I would lean away from adding a new type EMaterialSamplerType entry, could it possibly be done with a flag on the node instead? That would be less invasive and likely easier to take future integrations. And while on integrations note, just an aside that this would need to be implemented in the New Material Translator.

Thanks for the insights, yeah there is no ideal way. Adding a flag changes the FMaterialCompiler method signatures but then you’re right a EMaterialSamplerType is also difficult in other ways. In terms of the New Material Translator, for sure, but I think we’re waiting internally for that to land since we got kind of faked out by FMaterialHLSLGenerator in the past only for it to not end up being used. :slight_smile:

Then I’m also wondering, is there a way we could perhaps skip the GPU feedback and FVirtualTextureSystem::RequestTiles via the VM / CPU instead? While less accurate, would it be ‘good enough’ and less invasive?
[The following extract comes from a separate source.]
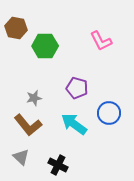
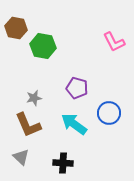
pink L-shape: moved 13 px right, 1 px down
green hexagon: moved 2 px left; rotated 10 degrees clockwise
brown L-shape: rotated 16 degrees clockwise
black cross: moved 5 px right, 2 px up; rotated 24 degrees counterclockwise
That was my initial thought also and the way I initially approached it, but unfortunately, we have a bunch of materials that also manually do flipbooks directly instead of using the Niagara renderer SubUVs so it’s hard to know. Unfortunately, the flipbook properties of the texture are not part of the UTexture2D itself otherwise it would be pretty trivial to implement this inside the VT subsystem when it processes the feedback.